Give back exactly the lines of the data below, starting with the line that has "формировать формы уче" and going on through the line that has "Квіткові, Шипрові".

Records for the exercise ▸
────────────────

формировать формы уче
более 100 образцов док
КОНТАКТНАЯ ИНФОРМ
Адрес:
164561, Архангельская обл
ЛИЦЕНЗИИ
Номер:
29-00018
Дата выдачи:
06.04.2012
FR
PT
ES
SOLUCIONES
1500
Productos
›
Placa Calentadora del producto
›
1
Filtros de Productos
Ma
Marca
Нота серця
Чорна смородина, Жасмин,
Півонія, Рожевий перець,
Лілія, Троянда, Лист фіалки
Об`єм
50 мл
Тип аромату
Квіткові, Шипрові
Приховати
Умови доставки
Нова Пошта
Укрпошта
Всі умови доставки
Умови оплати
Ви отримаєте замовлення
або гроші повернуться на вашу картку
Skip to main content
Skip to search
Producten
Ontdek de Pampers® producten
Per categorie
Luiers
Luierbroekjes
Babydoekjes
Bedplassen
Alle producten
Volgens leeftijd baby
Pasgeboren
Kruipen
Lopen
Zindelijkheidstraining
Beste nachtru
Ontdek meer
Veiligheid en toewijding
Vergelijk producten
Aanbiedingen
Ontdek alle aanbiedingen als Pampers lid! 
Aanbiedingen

────────────────

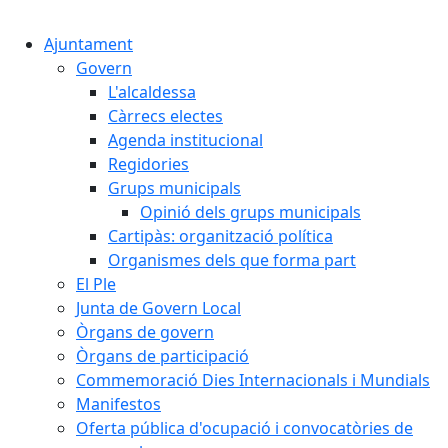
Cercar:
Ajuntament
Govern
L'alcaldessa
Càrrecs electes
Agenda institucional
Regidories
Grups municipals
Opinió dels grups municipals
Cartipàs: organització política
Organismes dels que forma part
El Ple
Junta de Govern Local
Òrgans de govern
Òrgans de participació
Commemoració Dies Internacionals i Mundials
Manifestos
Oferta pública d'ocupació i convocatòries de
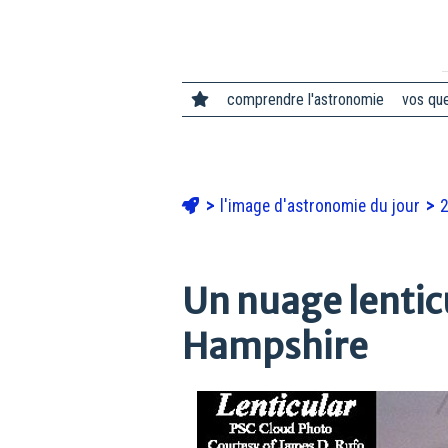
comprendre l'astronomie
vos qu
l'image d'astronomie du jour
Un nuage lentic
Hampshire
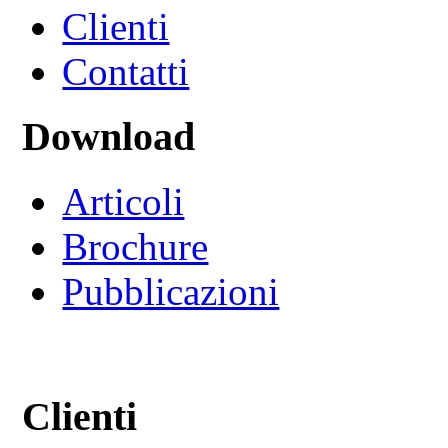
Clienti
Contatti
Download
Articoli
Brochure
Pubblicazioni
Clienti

────────────────

Your solution ▸
формировать формы уче
более 100 образцов док
КОНТАКТНАЯ ИНФОРМ
Адрес:
164561, Архангельская обл
ЛИЦЕНЗИИ
Номер:
29-00018
Дата выдачи:
06.04.2012
FR
PT
ES
SOLUCIONES
1500
Productos
›
Placa Calentadora del producto
›
1
Filtros de Productos
Ma
Marca
Нота серця
Чорна смородина, Жасмин,
Півонія, Рожевий перець,
Лілія, Троянда, Лист фіалки
Об`єм
50 мл
Тип аромату
Квіткові, Шипрові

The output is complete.